Your task is to copy the data exactly while leaving out every picture.

======== Extracted material ========

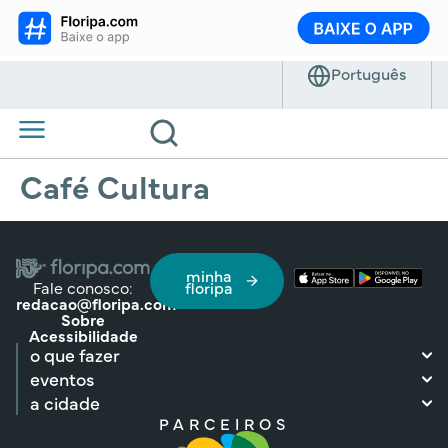
Café Cultura
minha
Fale conosco:
floripa
redacao@floripa.com
Sobre
Acessibilidade
o que fazer
eventos
a cidade
PARCEIROS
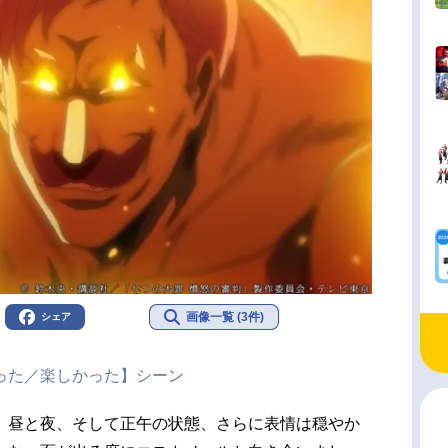
画像一覧 (3件)
シェア
った／楽しかった】シーン
、昼と夜、そして正午の状態、さらに表情は穏やか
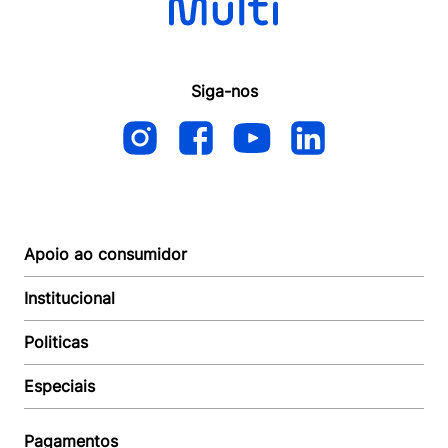
Siga-nos
Apoio ao consumidor
Institucional
Autoatendimento
Suporte e reparo
Politicas
Quem somos
Acompanhar Entrega
Revendedor
Baixe o APP
Especiais
Política de Entrega
Seja um Revendedor
Política de Pagamento
Investidores
Minha Multi
Política de Privacidade
Pagamentos
Trabalhe conosco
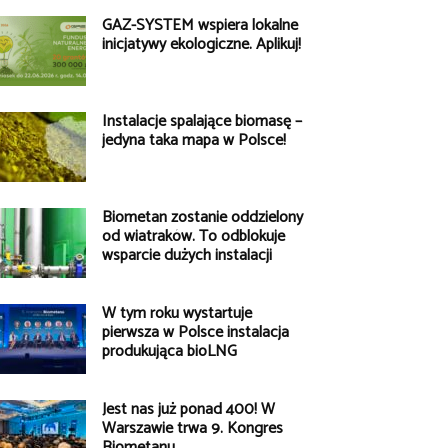
GAZ-SYSTEM wspiera lokalne
inicjatywy ekologiczne. Aplikuj!
Instalacje spalające biomasę –
jedyna taka mapa w Polsce!
Biometan zostanie oddzielony
od wiatraków. To odblokuje
wsparcie dużych instalacji
W tym roku wystartuje
pierwsza w Polsce instalacja
produkująca bioLNG
Jest nas już ponad 400! W
Warszawie trwa 9. Kongres
Biometanu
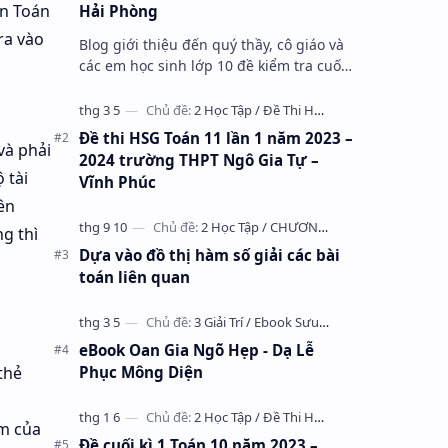
ôn Toán
Hải Phòng
ra vào
Blog giới thiệu đến quý thầy, cô giáo và
các em học sinh lớp 10 đề kiểm tra cuối
học kỳ 1 môn Toán 10 năm học 2023 –
2024 trường THPT Nhữ Văn Lan, th…
Đề thi HSG Toán 11 lần 1 năm 2023 –
và phải
2024 trường THPT Ngô Gia Tự –
 tài
Vĩnh Phúc
ên
g thì
Dựa vào đồ thị hàm số giải các bài
toán liên quan
eBook Oan Gia Ngõ Hẹp - Dạ Lễ
thẻ
Phục Mông Diện
ểm của
Đề cuối kì 1 Toán 10 năm 2023 –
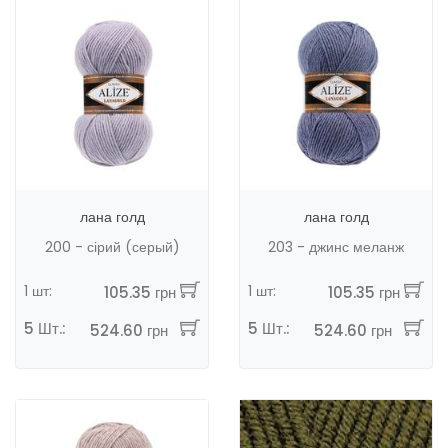
лана голд
лана голд
200 - сірий (серый)
203 - джинс меланж
1 шт:
1 шт:
105.35 грн
105.35 грн
5 Шт.:
5 Шт.:
524.60 грн
524.60 грн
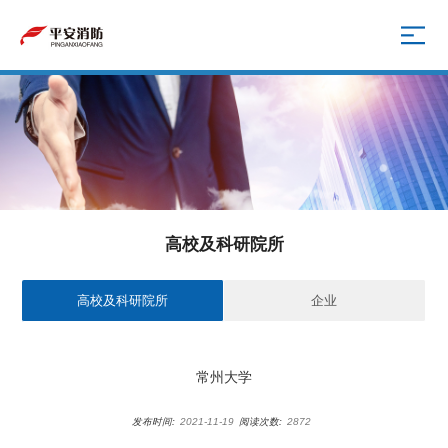
高校及科研院所
高校及科研院所
企业
常州大学
发布时间:
2021-11-19
阅读次数:
2872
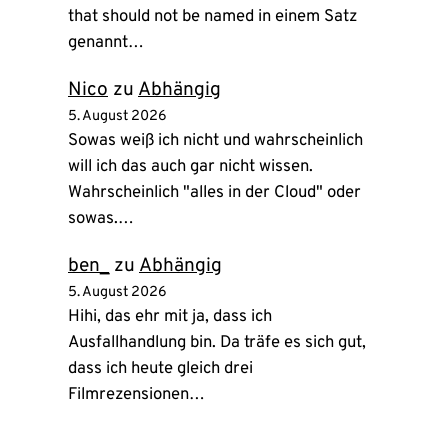
that should not be named in einem Satz
genannt…
Nico
zu
Abhängig
5. August 2026
Sowas weiß ich nicht und wahrscheinlich
will ich das auch gar nicht wissen.
Wahrscheinlich "alles in der Cloud" oder
sowas.…
ben_
zu
Abhängig
5. August 2026
Hihi, das ehr mit ja, dass ich
Ausfallhandlung bin. Da träfe es sich gut,
dass ich heute gleich drei
Filmrezensionen…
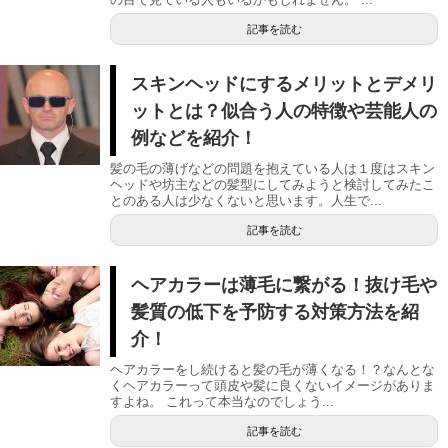
記事を読む
スキンヘッドにするメリットとデメリ
ットとは？似合う人の特徴や芸能人の
例などを紹介！
髪の毛の薄げなどの問題を抱えている人は１度はスキン
ヘッドや坊主などの髪型にしてみようと検討してみたこ
とのある人は少なくないと思います。人生で...
記事を読む
ヘアカラーは薄毛に繋がる！抜け毛や
髪質の低下を予防する対策方法を紹
介！
ヘアカラーをし続けると髪の毛が薄くなる！？なんとな
くヘアカラーって頭皮や髪に良くないイメージがありま
すよね。 これって本当なのでしょう...
記事を読む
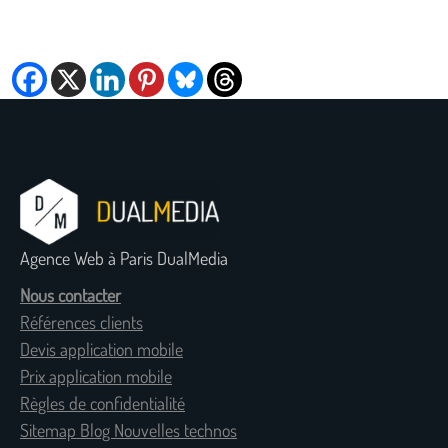
Agence Web à Paris DualMedia
Nous contacter
Références clients
Devis application mobile
Prix application mobile
Règles de confidentialité
Sitemap Blog Nouvelles technos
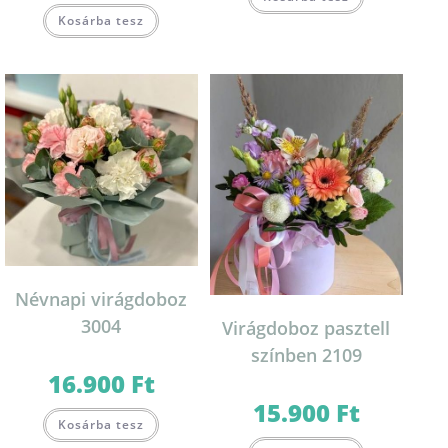
-
Ennek
terméknek
23.000 Ft
Kosárba tesz
a
több
terméknek
variációja
több
van.
variációja
A
van.
változatok
A
a
változatok
termékoldal
a
választhatók
termékoldalon
ki
választhatók
ki
Névnapi virágdoboz
3004
Virágdoboz pasztell
színben 2109
16.900
Ft
15.900
Ft
Ennek
Kosárba tesz
a
terméknek
Ennek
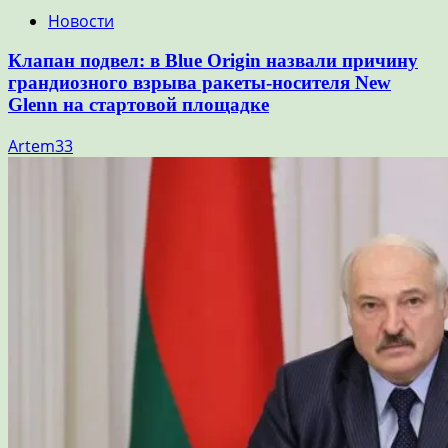
Новости
Клапан подвел: в Blue Origin назвали причину
грандиозного взрыва ракеты-носителя New
Glenn на стартовой площадке
Artem33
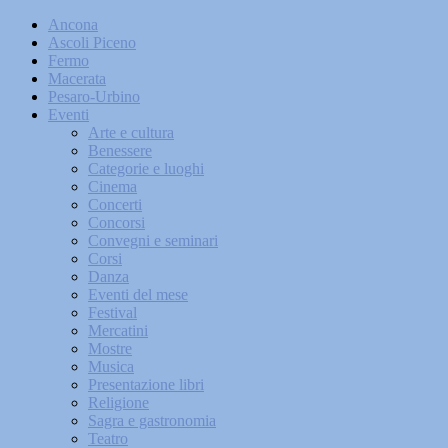
Ancona
Ascoli Piceno
Fermo
Macerata
Pesaro-Urbino
Eventi
Arte e cultura
Benessere
Categorie e luoghi
Cinema
Concerti
Concorsi
Convegni e seminari
Corsi
Danza
Eventi del mese
Festival
Mercatini
Mostre
Musica
Presentazione libri
Religione
Sagra e gastronomia
Teatro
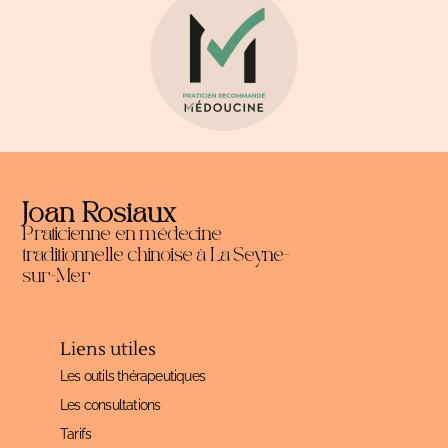
Joan Rosiaux
Praticienne en médecine
traditionnelle chinoise à
La Seyne-
sur-Mer
Liens utiles
Les outils thérapeutiques
Les consultations
Tarifs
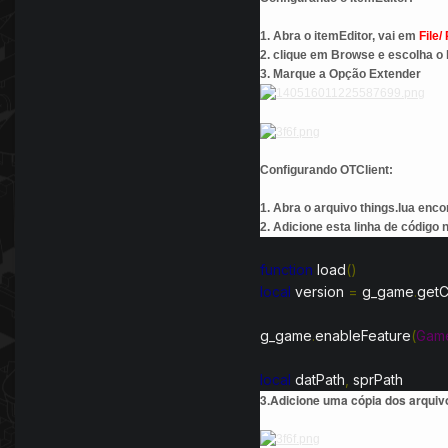
1. Abra o itemEditor, vai em
File/
2. clique em Browse e escolha o 
3. Marque a Opção Extender
Configurando OTClient:
1. Abra o arquivo things.lua en
2. Adicione esta linha de código 
function
load
()
local
version
=
g_game
.
getC
g_game
.
enableFeature
(
Game
local
datPath
,
sprPath
3.Adicione uma cópia dos arquiv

========

**Finished exercise**
Café Cultura
minha
Fale conosco:
floripa
redacao@floripa.com
Sobre
Acessibilidade
o que fazer
eventos
a cidade
PARCEIROS
画像一覧 (3件)
シェア
った／楽しかった】シーン
、昼と夜、そして正午の状態、さらに表情は穏やか
Siga-nos
Apoio ao consumidor
Institucional
Autoatendimento
Suporte e reparo
Politicas
Quem somos
Acompanhar Entrega
Revendedor
Baixe o APP
Especiais
Política de Entrega
Seja um Revendedor
Política de Pagamento
Investidores
Minha Multi
Política de Privacidade
Pagamentos
Trabalhe conosco
GAZ-SYSTEM wspiera lokalne
inicjatywy ekologiczne. Aplikuj!
Instalacje spalające biomasę –
jedyna taka mapa w Polsce!
Biometan zostanie oddzielony
od wiatraków. To odblokuje
wsparcie dużych instalacji
W tym roku wystartuje
pierwsza w Polsce instalacja
produkująca bioLNG
Jest nas już ponad 400! W
Warszawie trwa 9. Kongres
Biometanu
ôn Toán
Hải Phòng
ra vào
Blog giới thiệu đến quý thầy, cô giáo và
các em học sinh lớp 10 đề kiểm tra cuối
học kỳ 1 môn Toán 10 năm học 2023 –
2024 trường THPT Nhữ Văn Lan, th…
Đề thi HSG Toán 11 lần 1 năm 2023 –
và phải
2024 trường THPT Ngô Gia Tự –
 tài
Vĩnh Phúc
ên
g thì
Dựa vào đồ thị hàm số giải các bài
toán liên quan
eBook Oan Gia Ngõ Hẹp - Dạ Lễ
thẻ
Phục Mông Diện
ểm của
Đề cuối kì 1 Toán 10 năm 2023 –
лана голд
лана голд
200 - сірий (серый)
203 - джинс меланж
1 шт:
1 шт:
105.35 грн
105.35 грн
5 Шт.:
5 Шт.:
524.60 грн
524.60 грн
高校及科研院所
高校及科研院所
企业
常州大学
发布时间:
2021-11-19
阅读次数:
2872
that should not be named in einem Satz
genannt…
Nico
zu
Abhängig
5. August 2026
Sowas weiß ich nicht und wahrscheinlich
will ich das auch gar nicht wissen.
Wahrscheinlich "alles in der Cloud" oder
sowas.…
ben_
zu
Abhängig
5. August 2026
Hihi, das ehr mit ja, dass ich
Ausfallhandlung bin. Da träfe es sich gut,
dass ich heute gleich drei
Filmrezensionen…
記事を読む
スキンヘッドにするメリットとデメリ
ットとは？似合う人の特徴や芸能人の
例などを紹介！
髪の毛の薄げなどの問題を抱えている人は１度はスキン
ヘッドや坊主などの髪型にしてみようと検討してみたこ
とのある人は少なくないと思います。人生で...
記事を読む
ヘアカラーは薄毛に繋がる！抜け毛や
髪質の低下を予防する対策方法を紹
介！
ヘアカラーをし続けると髪の毛が薄くなる！？なんとな
くヘアカラーって頭皮や髪に良くないイメージがありま
すよね。 これって本当なのでしょう...
記事を読む
Agence Web à Paris DualMedia
Nous contacter
Références clients
Devis application mobile
Prix application mobile
Règles de confidentialité
Sitemap Blog Nouvelles technos
-
Ennek
terméknek
23.000 Ft
Kosárba tesz
a
több
terméknek
variációja
több
van.
variációja
A
van.
változatok
A
a
változatok
termékoldal
a
választhatók
termékoldalon
ki
választhatók
ki
Névnapi virágdoboz
3004
Virágdoboz pasztell
színben 2109
16.900
Ft
15.900
Ft
Ennek
Kosárba tesz
a
terméknek
Ennek
Новости
Клапан подвел: в Blue Origin назвали причину
грандиозного взрыва ракеты-носителя New
Glenn на стартовой площадке
Artem33
Ancona
Ascoli Piceno
Fermo
Macerata
Pesaro-Urbino
Eventi
Arte e cultura
Benessere
Categorie e luoghi
Cinema
Concerti
Concorsi
Convegni e seminari
Corsi
Danza
Eventi del mese
Festival
Mercatini
Mostre
Musica
Presentazione libri
Religione
Sagra e gastronomia
Teatro
Joan Rosiaux
Praticienne en médecine
traditionnelle chinoise à
La Seyne-
sur-Mer
Liens utiles
Les outils thérapeutiques
Les consultations
Tarifs
1. Abra o itemEditor, vai em
File/
2. clique em Browse e escolha o 
3. Marque a Opção Extender
Configurando OTClient:
1. Abra o arquivo things.lua en
2. Adicione esta linha de código 
function
load
()
local
version
=
g_game
.
getC
g_game
.
enableFeature
(
Game
local
datPath
,
sprPath
3.Adicione uma cópia dos arquiv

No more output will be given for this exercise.